Ну да ладно, фамилию не выбирают, но имя-то?
И тут снова Гоголь неподражаем. Имя, оказывается, выбирают еще в меньшей степени. Ибо от назначенных православным календарем на 23 марта (день рождения Башмачкина) никуда не годящихся святых и мучеников Моккия, Соссия и Хоздазата раскрытый тотчас вслед за тем наугад календарь выдал Трихилия, Дула и Варахасия… на что следуют восклицания (опять же семантически пустые): «имена-то всё какие», «какие всё имена». И тут, в отчаянии от безысходности, всплывает слово «судьба». Нет выбора (с самого начала не было); нет у родившегося ничего (своего); ну так зваться ж ему как отцу. То есть и имя у него будет «Башмачкин», доставшееся, невыбранное, никакое, несобственное. Но тут в муках, через звуки, через сходство, смысл вопреки всему рождается из бессмысленности, ибо имя это – «Акакий».
Тут, конечно, «кака», но и в еще большей степени «а как?».
– А как зовут?
– А-как-ий.
– Как?
– А никак.
Никак его не зовут. Имя – вопрос без ответа, имя-эхо. Как Адама никак не звали (Человек), и как никак не звали Улисса. Акакий – Никто, средоточие боли и безответного страдания.
Тут нам философы-стоики помогут (если мы их призовем). И Плиний Старший с его идеей о месте человека в природе. Единственный из всех живых на земле человек рождается «недоделанным», ничего не может, не умеет, кроме одного: плакать. «Таким образом и произошел Акакий Акакиевич. Ребенка окрестили, при чем он заплакал…»
«Мы привели потому это, – еще прихлопнул Гоголь своего героя, как кастрюлю крышкой, – чтобы читатель мог сам видеть, что это случилось совершенно по необходимости, и другого имени дать было совершенно невозможно».
Верно!

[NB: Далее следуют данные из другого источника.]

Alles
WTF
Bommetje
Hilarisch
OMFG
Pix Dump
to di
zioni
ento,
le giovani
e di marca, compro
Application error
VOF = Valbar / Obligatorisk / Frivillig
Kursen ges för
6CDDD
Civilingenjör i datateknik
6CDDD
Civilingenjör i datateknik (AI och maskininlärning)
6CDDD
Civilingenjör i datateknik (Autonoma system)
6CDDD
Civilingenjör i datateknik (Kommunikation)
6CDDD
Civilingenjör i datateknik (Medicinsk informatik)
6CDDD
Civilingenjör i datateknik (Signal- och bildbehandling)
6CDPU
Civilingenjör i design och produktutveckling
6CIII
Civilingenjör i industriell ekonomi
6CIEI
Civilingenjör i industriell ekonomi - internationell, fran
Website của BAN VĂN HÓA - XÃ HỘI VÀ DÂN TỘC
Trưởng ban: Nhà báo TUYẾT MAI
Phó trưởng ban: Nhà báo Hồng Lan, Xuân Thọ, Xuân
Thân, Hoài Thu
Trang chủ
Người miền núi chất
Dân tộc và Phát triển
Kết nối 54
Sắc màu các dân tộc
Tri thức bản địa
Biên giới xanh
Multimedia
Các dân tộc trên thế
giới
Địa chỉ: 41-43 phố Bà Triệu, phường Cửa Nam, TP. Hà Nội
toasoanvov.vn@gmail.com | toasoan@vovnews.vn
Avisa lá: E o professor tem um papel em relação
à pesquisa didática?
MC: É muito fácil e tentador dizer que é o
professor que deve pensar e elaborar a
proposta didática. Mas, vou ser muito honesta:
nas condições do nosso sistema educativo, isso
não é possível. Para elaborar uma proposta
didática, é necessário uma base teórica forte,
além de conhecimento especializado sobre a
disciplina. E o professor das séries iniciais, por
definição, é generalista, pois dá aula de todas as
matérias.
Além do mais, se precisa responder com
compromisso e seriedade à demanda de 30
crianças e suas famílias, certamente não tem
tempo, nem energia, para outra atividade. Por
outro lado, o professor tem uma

В «Башмачкине» есть что-то одновременно и от Эдипа, и от Калигулы.
К этой (почти безымянной, подметочной) жизни уважения не больше, чем к мухе, и даже, пишет Гоголь, «к простой мухе», то есть ничем не замечательной. Эта муха способна только повторять одну и ту же фразу: «Зачем вы меня обижаете?».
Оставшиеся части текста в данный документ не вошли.